The bottom line is that, under the now-fashionable concept of the “responsibility to protect” (whereby security agents act proactively to protect vulnerable populations from harm), the Police may be justified in using informants infiltrated into seemingly peaceful activist groups IF and only if they have clear indications that someone in those groups is planning acts of violence against people. A decade-long infiltration of an array of progressive groups suggests that is not the case, but instead is symptomatic of a general Police concern about those groups. That needs to be explained in detail. General assurances and Mr. Key’s belief aside, nothing indicates that the groups spied on by Mr. Gilchrist fit the profile of a terrorist or criminal incubator. Thus the points raised by civil libertarians remain true: what was the real purpose of this intelligence gathering operation, who in government knew about it, when did they know about it, how did Mr. Gilchrist’s outing happen so easily and why are the revelations of domestic political espionage so painless for the Police and their elected overseers?
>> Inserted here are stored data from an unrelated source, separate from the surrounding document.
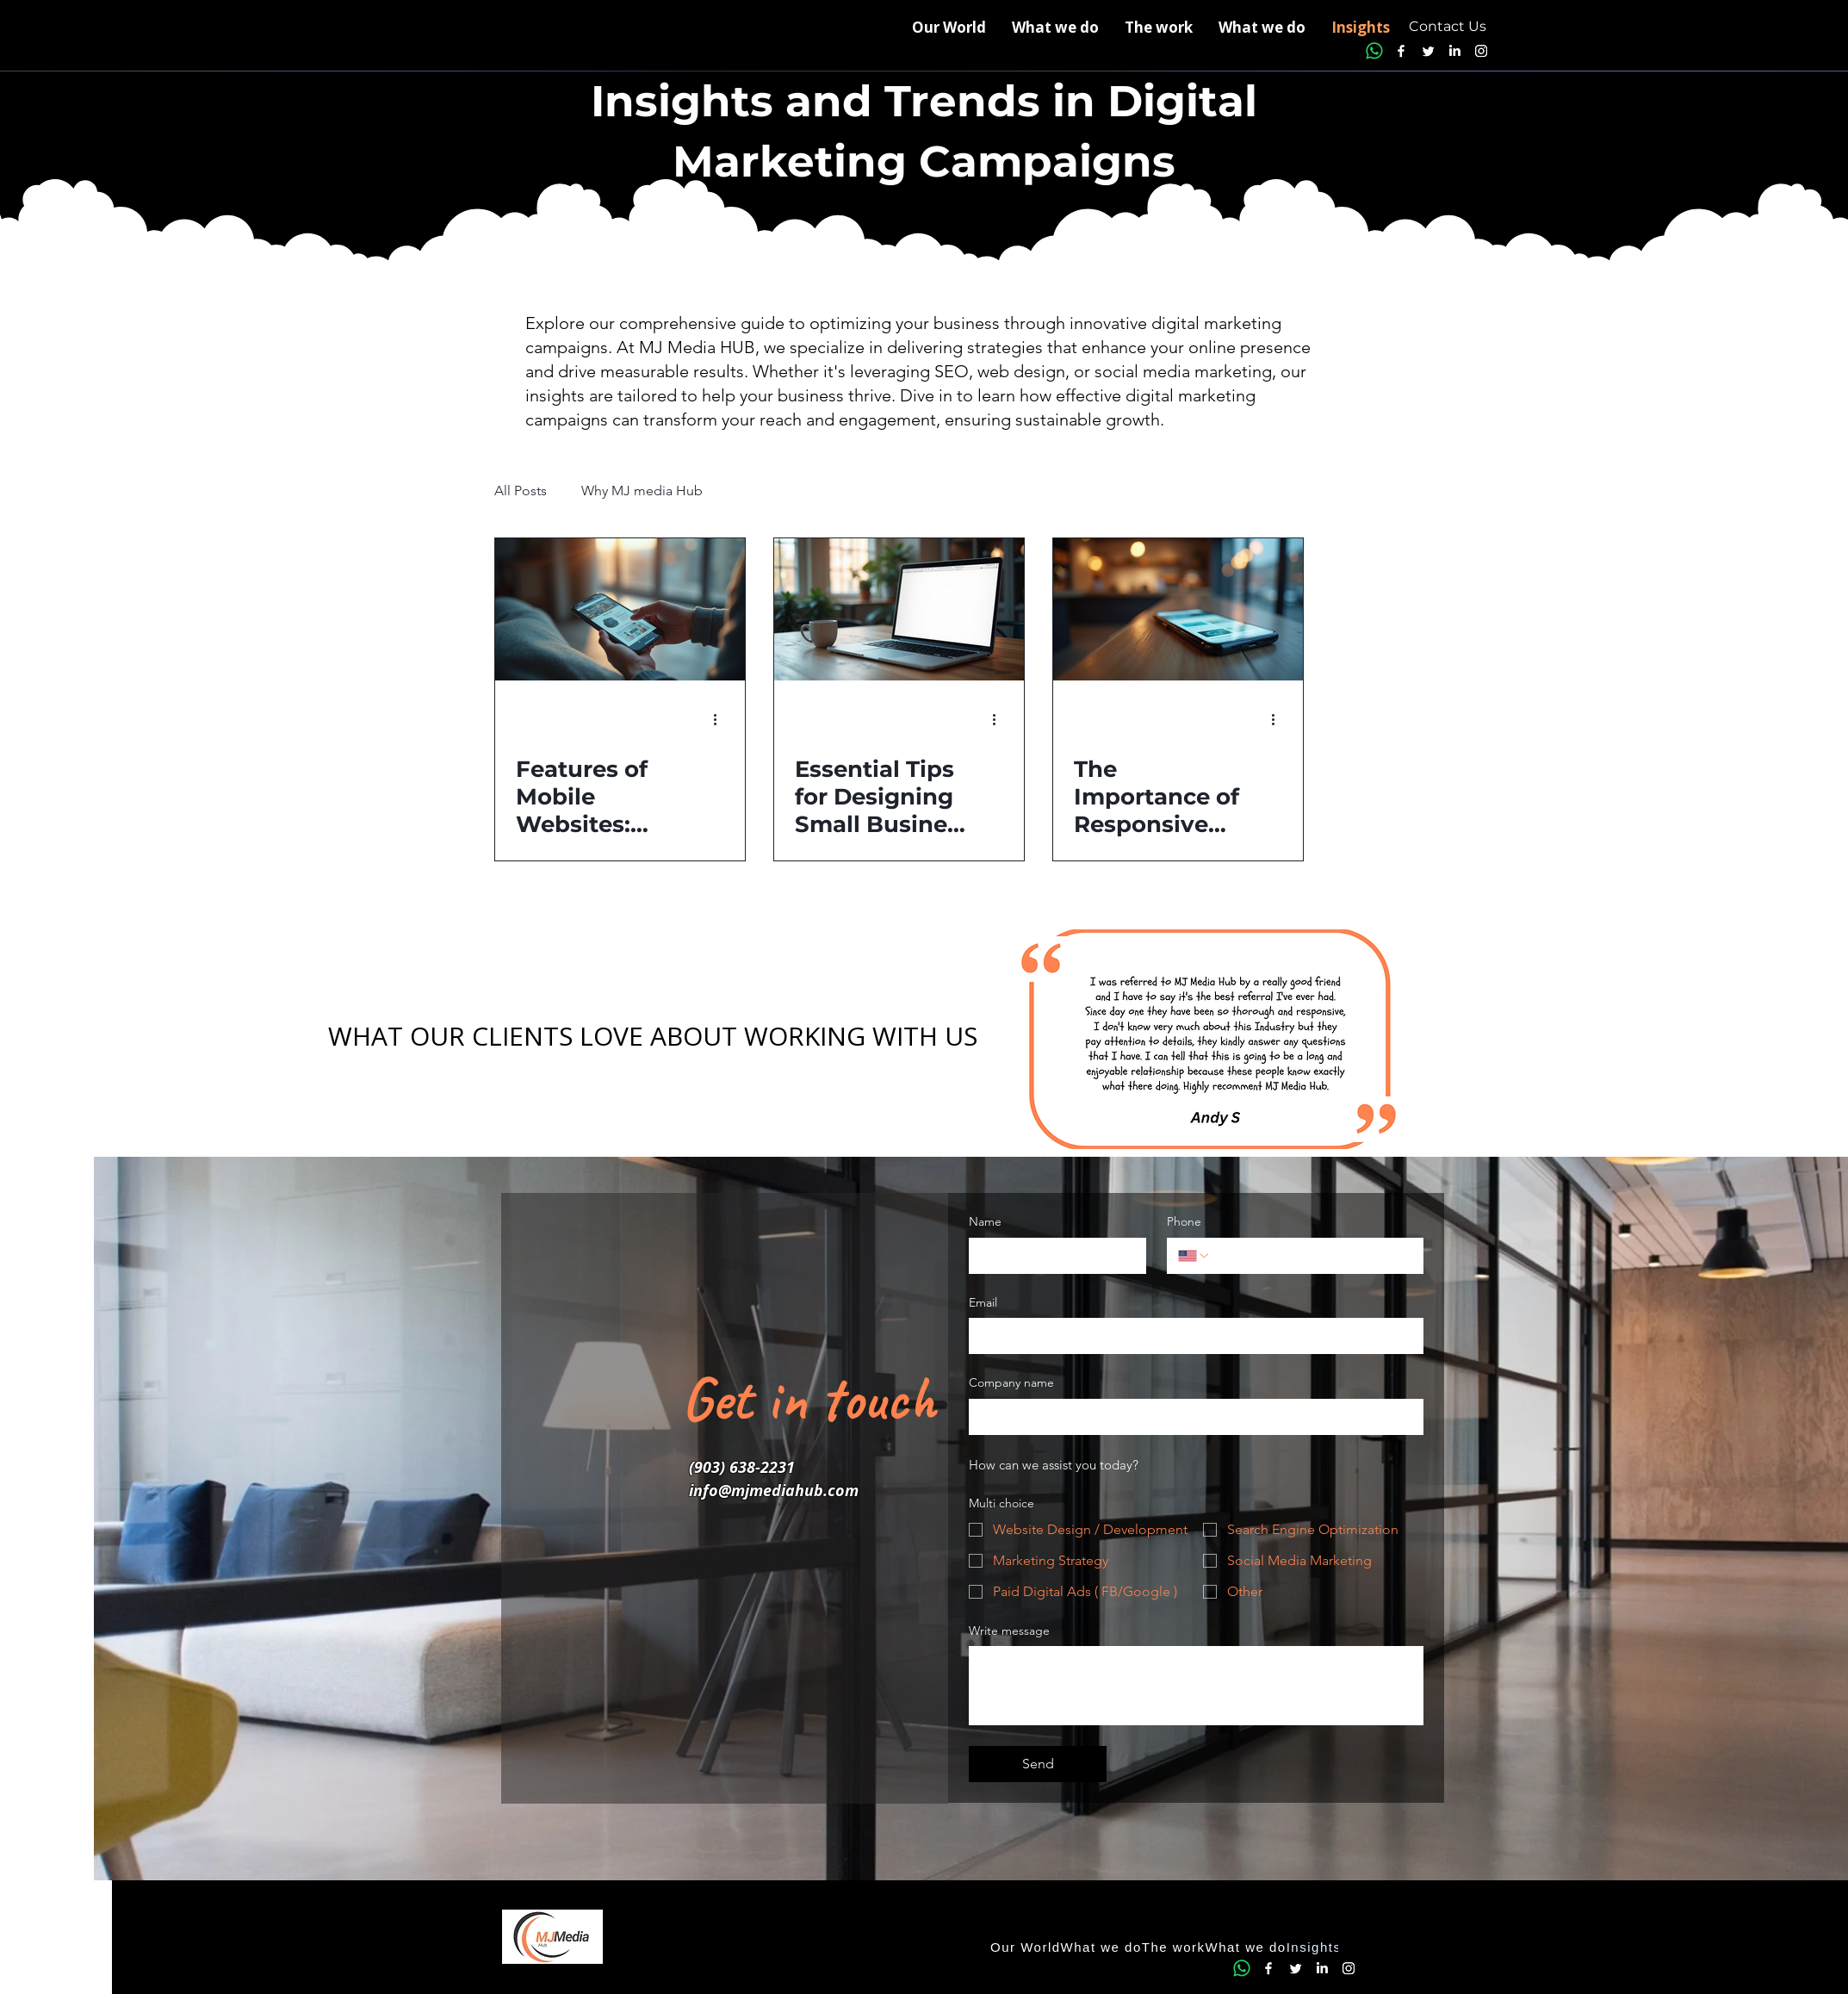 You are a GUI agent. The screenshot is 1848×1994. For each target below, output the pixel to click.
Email (983, 1302)
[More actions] (721, 719)
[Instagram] (1481, 50)
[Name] (1052, 1256)
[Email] (1191, 1336)
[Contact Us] (1447, 26)
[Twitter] (1427, 50)
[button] (1262, 27)
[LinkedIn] (1454, 50)
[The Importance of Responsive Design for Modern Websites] (1178, 609)
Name (985, 1221)
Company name (1011, 1382)
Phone (1184, 1221)
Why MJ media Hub (642, 490)
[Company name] (1191, 1417)
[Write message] (1196, 1686)
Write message (1009, 1630)
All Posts (520, 490)
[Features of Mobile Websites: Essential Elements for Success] (620, 609)
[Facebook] (1401, 50)
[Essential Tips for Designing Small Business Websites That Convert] (899, 609)
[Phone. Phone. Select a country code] (1194, 1256)
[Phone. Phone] (1311, 1256) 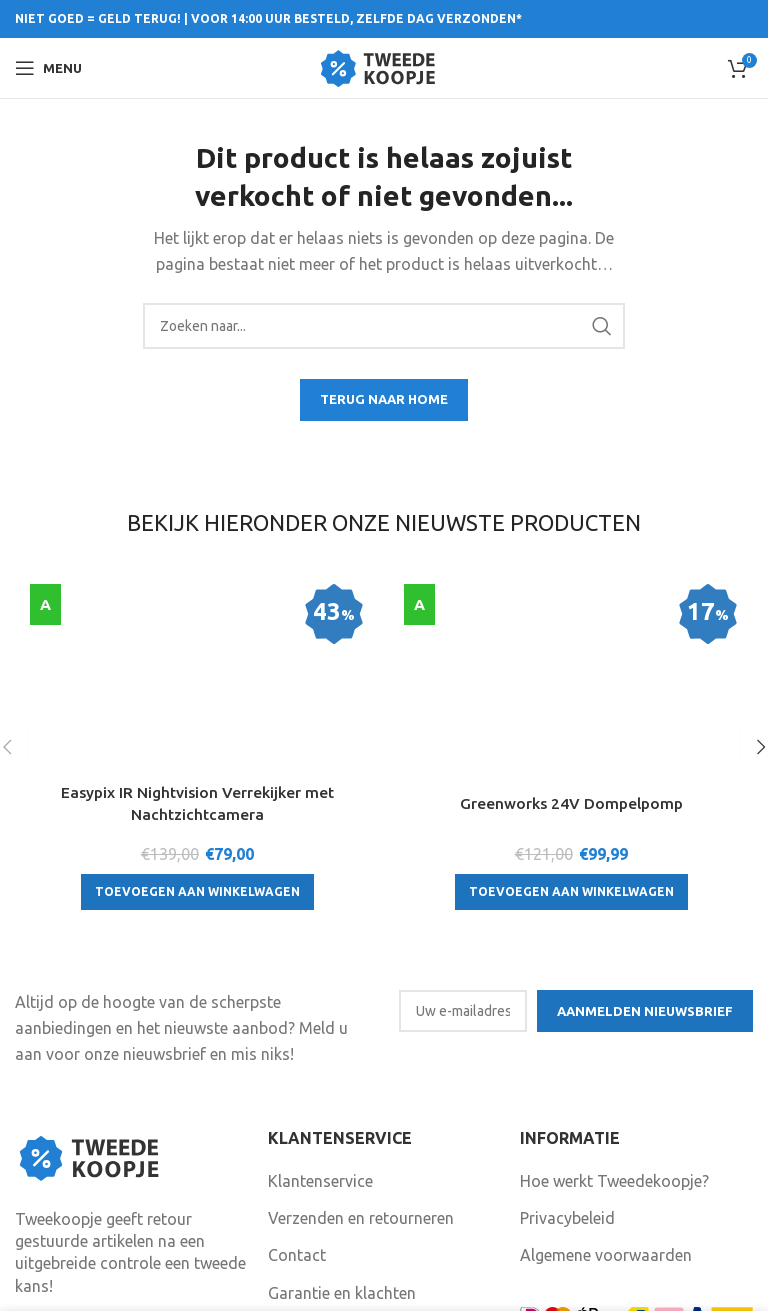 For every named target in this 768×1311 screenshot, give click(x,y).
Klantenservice (320, 1070)
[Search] (384, 326)
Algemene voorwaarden (606, 1145)
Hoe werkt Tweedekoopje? (614, 1070)
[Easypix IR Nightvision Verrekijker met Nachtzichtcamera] (197, 606)
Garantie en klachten (342, 1182)
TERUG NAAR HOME (384, 399)
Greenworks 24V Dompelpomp (571, 650)
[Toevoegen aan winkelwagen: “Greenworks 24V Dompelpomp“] (571, 739)
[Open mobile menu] (48, 68)
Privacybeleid (567, 1107)
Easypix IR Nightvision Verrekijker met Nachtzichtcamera (197, 671)
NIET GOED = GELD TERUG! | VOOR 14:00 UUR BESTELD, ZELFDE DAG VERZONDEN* (268, 18)
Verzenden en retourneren (361, 1107)
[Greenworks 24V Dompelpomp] (571, 596)
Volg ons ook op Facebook (375, 1245)
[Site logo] (384, 66)
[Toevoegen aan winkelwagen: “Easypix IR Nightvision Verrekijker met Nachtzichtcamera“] (197, 759)
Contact (297, 1145) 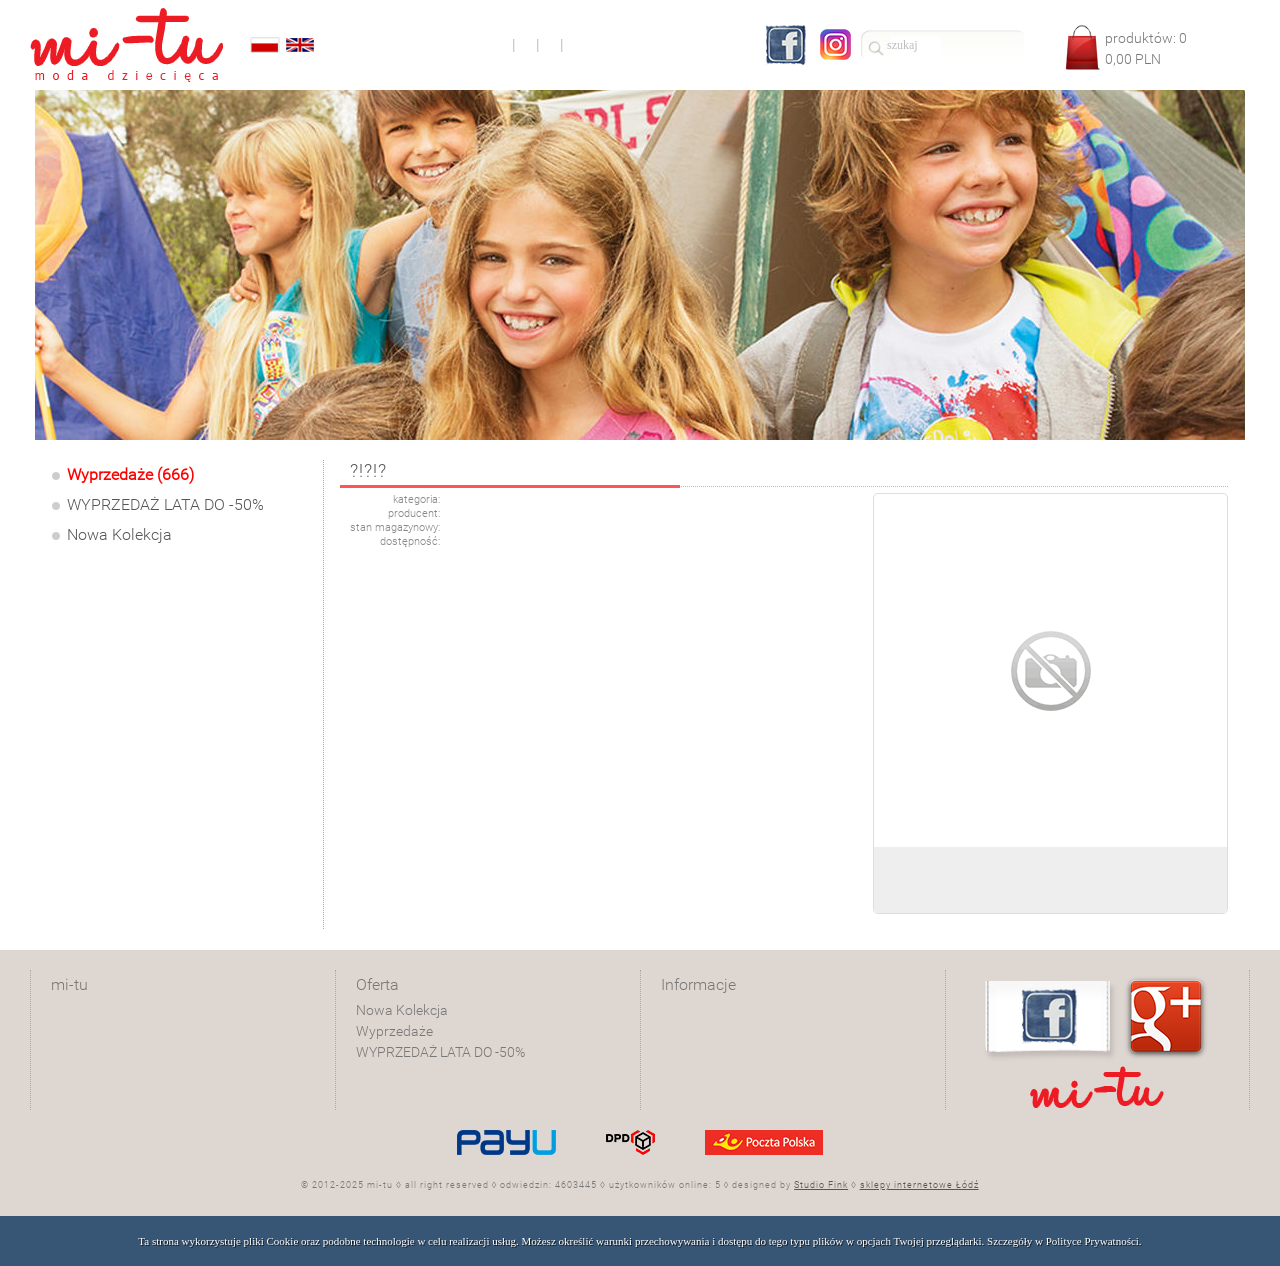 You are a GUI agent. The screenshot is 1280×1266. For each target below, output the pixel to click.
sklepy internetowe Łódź (919, 1185)
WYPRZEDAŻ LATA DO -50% (165, 504)
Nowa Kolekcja (119, 534)
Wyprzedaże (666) (130, 474)
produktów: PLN (1146, 48)
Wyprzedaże (394, 1031)
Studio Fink (821, 1185) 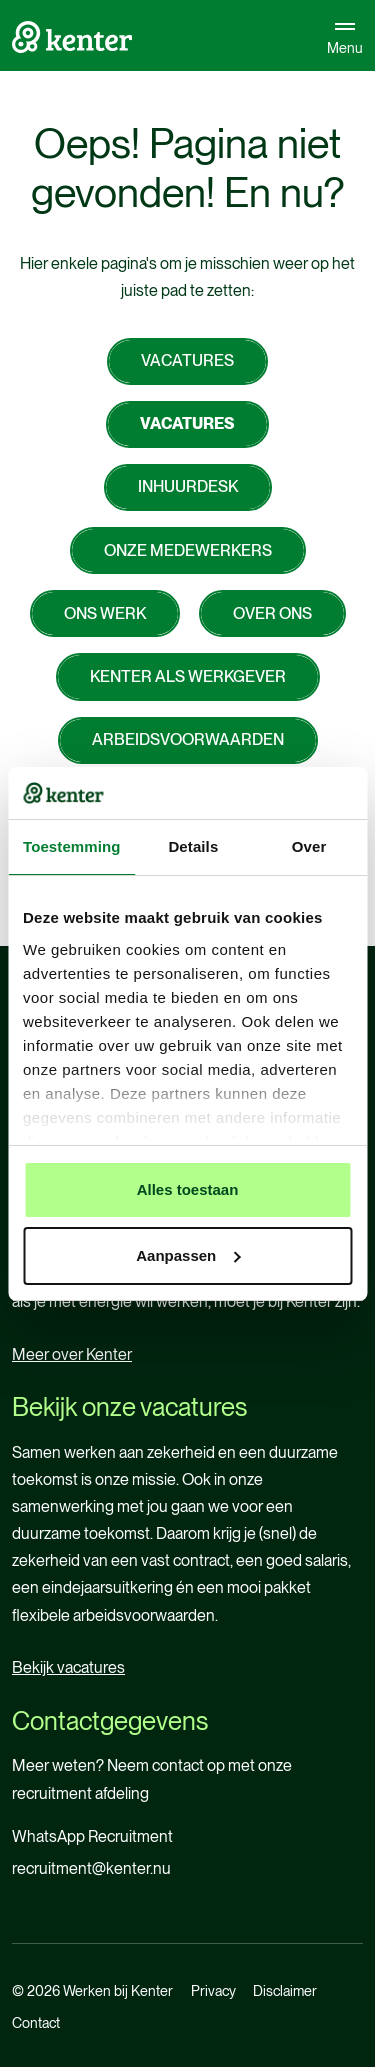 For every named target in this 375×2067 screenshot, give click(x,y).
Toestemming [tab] (72, 846)
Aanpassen (188, 1255)
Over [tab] (309, 846)
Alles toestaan (188, 1189)
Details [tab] (193, 846)
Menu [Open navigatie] (345, 35) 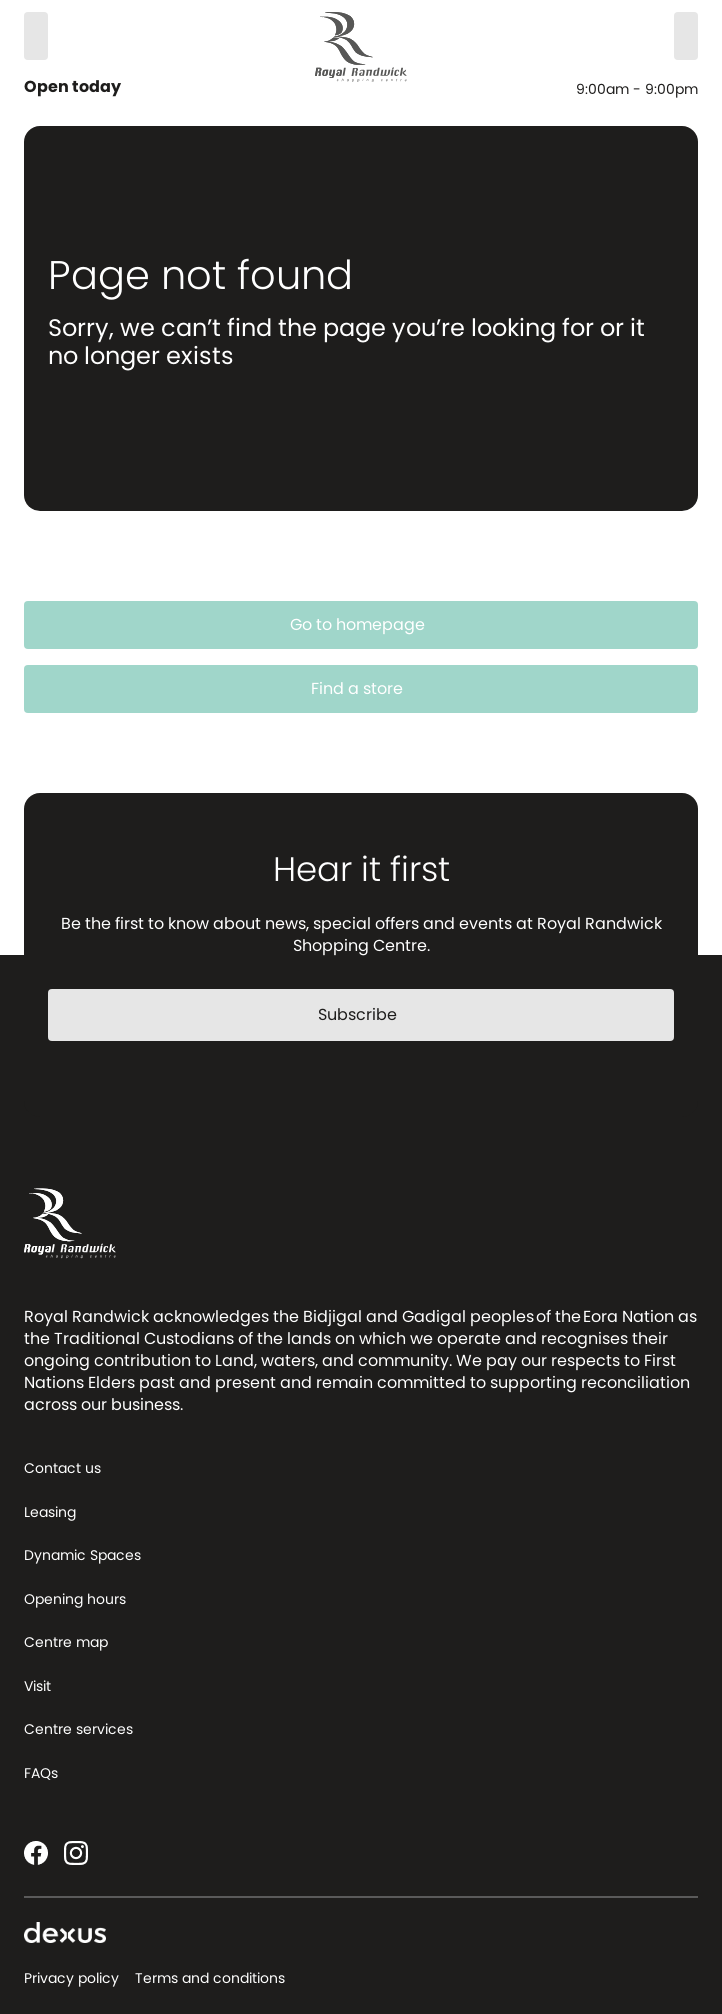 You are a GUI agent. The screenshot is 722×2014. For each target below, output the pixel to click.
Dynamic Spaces (82, 1555)
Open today (74, 87)
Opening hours (75, 1599)
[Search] (36, 36)
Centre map (66, 1642)
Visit (37, 1686)
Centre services (78, 1729)
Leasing (50, 1512)
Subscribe (369, 1014)
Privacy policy (71, 1978)
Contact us (62, 1468)
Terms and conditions (210, 1978)
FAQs (41, 1773)
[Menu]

For a country that prides itself on its respect for human rights and ethical public policy, these are vexing questions only if the Police (and the governments that supervise them) use their purported “duties to protect” in order to suppress domestic political dissent. Since the Police Conduct Authority would be hard pressed to reveal undercover operations, that means the matter is one for parliament to investigate. It remains to be seen if it has the interest or will to do so.
Paul G. Buchanan is Senior Lecturer in Political Studies at the University of Auckland, currently on leave as Visiting Associate Professor of Political Science at the National University of Singapore.